------ DATA LISTING
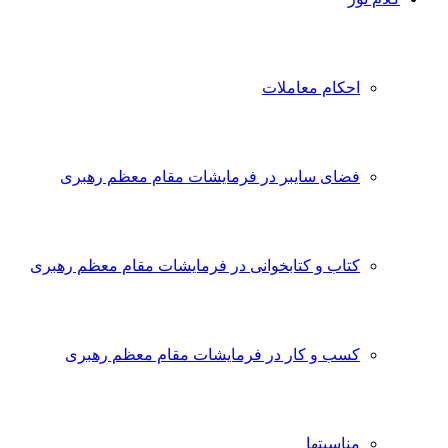
احکام معاملات
فضای سایبر در فرمایشات مقام معظم رهبری
کتاب و کتابخوانی در فرمایشات مقام معظم رهبری
کسب و کار در فرمایشات مقام معظم رهبری
مناسبتها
------------
PROMPT » Filter the records for the string "معظم" and copy every line that holds it.

YOUR SOLUTION »
فضای سایبر در فرمایشات مقام معظم رهبری
کتاب و کتابخوانی در فرمایشات مقام معظم رهبری
کسب و کار در فرمایشات مقام معظم رهبری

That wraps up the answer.